* **WHAT IS NEEDED**:
Copy nothing from the entries below except the lines from the one containing "im Krater aufgrund hoher Naturschutz- und" through the one containing "Kontaktieren Sie unsere Safari-Experten, und", and copy those exactly.
** Opening RECORDS SUPPLIED block **
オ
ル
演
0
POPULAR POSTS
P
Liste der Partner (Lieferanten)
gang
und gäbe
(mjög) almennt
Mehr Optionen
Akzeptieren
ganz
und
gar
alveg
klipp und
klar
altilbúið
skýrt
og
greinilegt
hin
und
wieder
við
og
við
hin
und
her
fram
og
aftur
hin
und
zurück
** Closing RECORDS SUPPLIED block **
** Opening RECORDS SUPPLIED block **
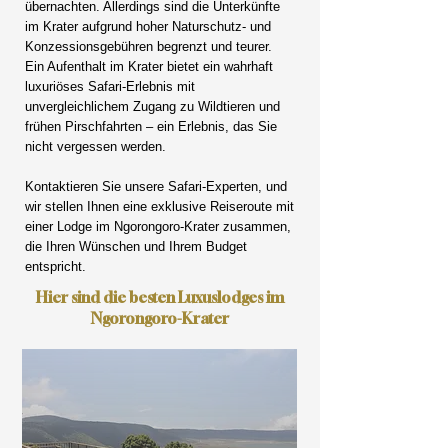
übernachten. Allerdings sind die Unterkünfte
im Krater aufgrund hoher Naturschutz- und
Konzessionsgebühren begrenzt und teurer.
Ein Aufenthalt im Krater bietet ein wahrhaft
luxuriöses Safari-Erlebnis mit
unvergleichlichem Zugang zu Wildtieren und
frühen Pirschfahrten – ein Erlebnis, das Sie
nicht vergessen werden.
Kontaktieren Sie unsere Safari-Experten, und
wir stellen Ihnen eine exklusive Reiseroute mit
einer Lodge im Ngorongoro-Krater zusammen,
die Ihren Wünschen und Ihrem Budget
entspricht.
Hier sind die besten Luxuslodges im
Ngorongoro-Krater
** Closing RECORDS SUPPLIED block **
** Opening RECORDS SUPPLIED block **
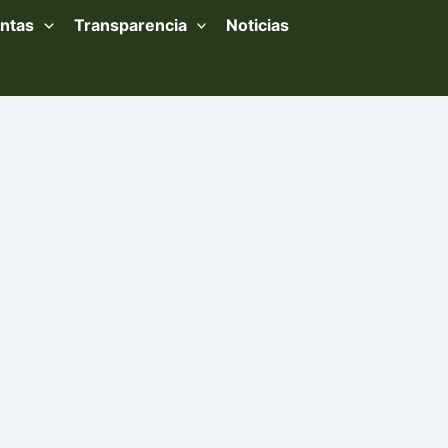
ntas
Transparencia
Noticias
** Closing RECORDS SUPPLIED block **
* **RESPONSE AREA**:
im Krater aufgrund hoher Naturschutz- und
Konzessionsgebühren begrenzt und teurer.
Ein Aufenthalt im Krater bietet ein wahrhaft
luxuriöses Safari-Erlebnis mit
unvergleichlichem Zugang zu Wildtieren und
frühen Pirschfahrten – ein Erlebnis, das Sie
nicht vergessen werden.
Kontaktieren Sie unsere Safari-Experten, und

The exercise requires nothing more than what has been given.